Goal of the exercise: Reproduce each record in the listing below exactly as written.

Recorded information:
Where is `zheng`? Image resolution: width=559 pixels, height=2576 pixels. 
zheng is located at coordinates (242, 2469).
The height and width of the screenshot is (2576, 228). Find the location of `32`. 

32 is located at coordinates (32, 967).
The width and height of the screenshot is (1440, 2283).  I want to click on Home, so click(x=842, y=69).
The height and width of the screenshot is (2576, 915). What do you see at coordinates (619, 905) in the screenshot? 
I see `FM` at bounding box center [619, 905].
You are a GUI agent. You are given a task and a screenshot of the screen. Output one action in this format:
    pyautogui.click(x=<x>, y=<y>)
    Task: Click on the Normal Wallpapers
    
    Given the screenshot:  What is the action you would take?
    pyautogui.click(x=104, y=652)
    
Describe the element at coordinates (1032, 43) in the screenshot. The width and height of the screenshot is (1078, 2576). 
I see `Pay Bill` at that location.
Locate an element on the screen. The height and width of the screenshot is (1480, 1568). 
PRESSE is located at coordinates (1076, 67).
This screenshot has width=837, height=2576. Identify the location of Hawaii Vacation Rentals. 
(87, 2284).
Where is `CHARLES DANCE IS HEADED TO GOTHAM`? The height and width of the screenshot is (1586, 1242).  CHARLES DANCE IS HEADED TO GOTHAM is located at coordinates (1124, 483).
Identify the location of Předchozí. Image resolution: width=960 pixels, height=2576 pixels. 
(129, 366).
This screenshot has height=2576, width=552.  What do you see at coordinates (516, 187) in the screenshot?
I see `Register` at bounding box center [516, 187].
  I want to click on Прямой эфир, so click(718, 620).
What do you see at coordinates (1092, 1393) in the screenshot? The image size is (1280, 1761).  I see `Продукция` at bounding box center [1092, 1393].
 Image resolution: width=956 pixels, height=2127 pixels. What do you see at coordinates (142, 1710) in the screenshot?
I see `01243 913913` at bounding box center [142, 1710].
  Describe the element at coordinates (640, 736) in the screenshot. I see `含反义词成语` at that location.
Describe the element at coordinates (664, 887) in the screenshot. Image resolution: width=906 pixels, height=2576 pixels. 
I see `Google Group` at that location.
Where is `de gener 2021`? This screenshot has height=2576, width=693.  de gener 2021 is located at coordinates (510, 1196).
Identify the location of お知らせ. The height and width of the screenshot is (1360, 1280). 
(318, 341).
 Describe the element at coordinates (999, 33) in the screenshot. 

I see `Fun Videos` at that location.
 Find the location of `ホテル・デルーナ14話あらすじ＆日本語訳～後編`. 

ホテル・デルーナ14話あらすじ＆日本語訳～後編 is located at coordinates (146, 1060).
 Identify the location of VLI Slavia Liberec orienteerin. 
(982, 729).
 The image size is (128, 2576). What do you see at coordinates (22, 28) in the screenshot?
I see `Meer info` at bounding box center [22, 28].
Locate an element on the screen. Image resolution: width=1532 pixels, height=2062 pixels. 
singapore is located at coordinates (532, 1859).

Output:
Where is `zheng`? Image resolution: width=559 pixels, height=2576 pixels. 
zheng is located at coordinates (242, 2469).
The height and width of the screenshot is (2576, 228). Find the location of `32`. 

32 is located at coordinates (32, 967).
The width and height of the screenshot is (1440, 2283).  I want to click on Home, so click(x=842, y=69).
The height and width of the screenshot is (2576, 915). What do you see at coordinates (619, 905) in the screenshot? 
I see `FM` at bounding box center [619, 905].
You are a GUI agent. You are given a task and a screenshot of the screen. Output one action in this format:
    pyautogui.click(x=<x>, y=<y>)
    Task: Click on the Normal Wallpapers
    
    Given the screenshot:  What is the action you would take?
    pyautogui.click(x=104, y=652)
    
Describe the element at coordinates (1032, 43) in the screenshot. The width and height of the screenshot is (1078, 2576). 
I see `Pay Bill` at that location.
Locate an element on the screen. The height and width of the screenshot is (1480, 1568). 
PRESSE is located at coordinates (1076, 67).
This screenshot has width=837, height=2576. Identify the location of Hawaii Vacation Rentals. 
(87, 2284).
Where is `CHARLES DANCE IS HEADED TO GOTHAM`? The height and width of the screenshot is (1586, 1242).  CHARLES DANCE IS HEADED TO GOTHAM is located at coordinates (1124, 483).
Identify the location of Předchozí. Image resolution: width=960 pixels, height=2576 pixels. 
(129, 366).
This screenshot has height=2576, width=552.  What do you see at coordinates (516, 187) in the screenshot?
I see `Register` at bounding box center [516, 187].
  I want to click on Прямой эфир, so click(718, 620).
What do you see at coordinates (1092, 1393) in the screenshot? The image size is (1280, 1761).  I see `Продукция` at bounding box center [1092, 1393].
 Image resolution: width=956 pixels, height=2127 pixels. What do you see at coordinates (142, 1710) in the screenshot?
I see `01243 913913` at bounding box center [142, 1710].
  Describe the element at coordinates (640, 736) in the screenshot. I see `含反义词成语` at that location.
Describe the element at coordinates (664, 887) in the screenshot. Image resolution: width=906 pixels, height=2576 pixels. 
I see `Google Group` at that location.
Where is `de gener 2021`? This screenshot has height=2576, width=693.  de gener 2021 is located at coordinates (510, 1196).
Identify the location of お知らせ. The height and width of the screenshot is (1360, 1280). 
(318, 341).
 Describe the element at coordinates (999, 33) in the screenshot. 

I see `Fun Videos` at that location.
 Find the location of `ホテル・デルーナ14話あらすじ＆日本語訳～後編`. 

ホテル・デルーナ14話あらすじ＆日本語訳～後編 is located at coordinates (146, 1060).
 Identify the location of VLI Slavia Liberec orienteerin. 
(982, 729).
 The image size is (128, 2576). What do you see at coordinates (22, 28) in the screenshot?
I see `Meer info` at bounding box center [22, 28].
Locate an element on the screen. Image resolution: width=1532 pixels, height=2062 pixels. 
singapore is located at coordinates (532, 1859).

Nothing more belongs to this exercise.